_ABOUT THIS EXERCISE_.
Please leave out pictures and print exactly the lines from the one that has "Detect every instance" through the last line of the material below.

_DATA RECORDS_.
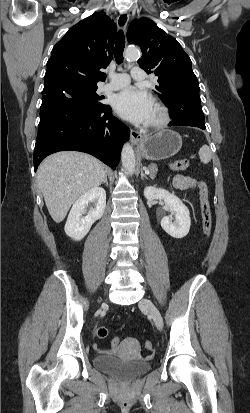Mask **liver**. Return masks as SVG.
Here are the masks:
<instances>
[{
    "instance_id": "obj_1",
    "label": "liver",
    "mask_w": 250,
    "mask_h": 413,
    "mask_svg": "<svg viewBox=\"0 0 250 413\" xmlns=\"http://www.w3.org/2000/svg\"><path fill=\"white\" fill-rule=\"evenodd\" d=\"M105 174L98 159L82 152H58L45 158L37 182L52 219L63 221L74 201L100 186Z\"/></svg>"
}]
</instances>
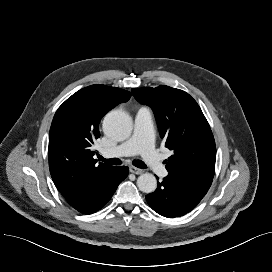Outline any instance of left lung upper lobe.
<instances>
[{
	"instance_id": "obj_1",
	"label": "left lung upper lobe",
	"mask_w": 272,
	"mask_h": 272,
	"mask_svg": "<svg viewBox=\"0 0 272 272\" xmlns=\"http://www.w3.org/2000/svg\"><path fill=\"white\" fill-rule=\"evenodd\" d=\"M132 93L152 108L165 146L174 151L166 161L168 172L213 179L215 141L197 102L188 93L165 85L134 88Z\"/></svg>"
}]
</instances>
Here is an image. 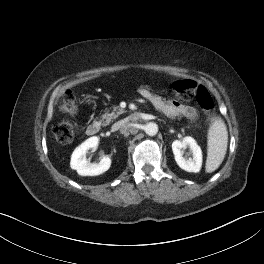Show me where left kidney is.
<instances>
[{
  "mask_svg": "<svg viewBox=\"0 0 264 264\" xmlns=\"http://www.w3.org/2000/svg\"><path fill=\"white\" fill-rule=\"evenodd\" d=\"M187 147L192 151L193 158L183 157V150ZM172 150L175 161L181 169L194 173L200 171L202 166V151L195 139L187 136L181 141L175 140L172 143Z\"/></svg>",
  "mask_w": 264,
  "mask_h": 264,
  "instance_id": "5707ae66",
  "label": "left kidney"
}]
</instances>
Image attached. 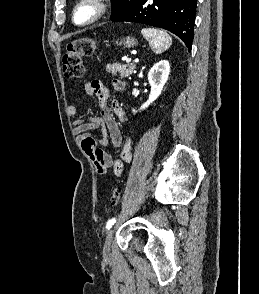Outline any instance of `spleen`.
Segmentation results:
<instances>
[{
	"instance_id": "3e777b00",
	"label": "spleen",
	"mask_w": 259,
	"mask_h": 294,
	"mask_svg": "<svg viewBox=\"0 0 259 294\" xmlns=\"http://www.w3.org/2000/svg\"><path fill=\"white\" fill-rule=\"evenodd\" d=\"M141 33L156 54L164 52L172 44V38L166 31L155 28H143Z\"/></svg>"
}]
</instances>
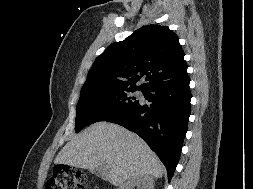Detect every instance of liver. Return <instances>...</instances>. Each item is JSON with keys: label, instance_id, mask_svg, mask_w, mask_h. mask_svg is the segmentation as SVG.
<instances>
[{"label": "liver", "instance_id": "liver-1", "mask_svg": "<svg viewBox=\"0 0 253 189\" xmlns=\"http://www.w3.org/2000/svg\"><path fill=\"white\" fill-rule=\"evenodd\" d=\"M54 163L89 170L100 168L104 178L114 186L138 175L161 178L164 173V166L144 140L107 122L95 123L73 137L58 153Z\"/></svg>", "mask_w": 253, "mask_h": 189}]
</instances>
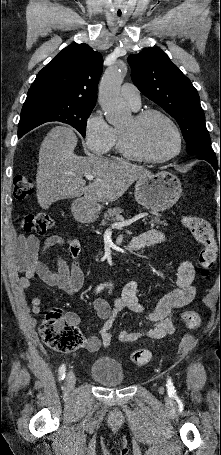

_RESPONSE BELOW_.
Detect every instance of liver. Return <instances>...</instances>. Each item is JSON with keys: label, instance_id, mask_svg, mask_w, mask_h. mask_svg is the segmentation as SVG.
<instances>
[{"label": "liver", "instance_id": "liver-1", "mask_svg": "<svg viewBox=\"0 0 253 189\" xmlns=\"http://www.w3.org/2000/svg\"><path fill=\"white\" fill-rule=\"evenodd\" d=\"M54 163L89 170L100 168L104 178L114 186L138 175L161 178L164 173V166L144 140L107 122L95 123L73 137L58 153Z\"/></svg>", "mask_w": 253, "mask_h": 189}]
</instances>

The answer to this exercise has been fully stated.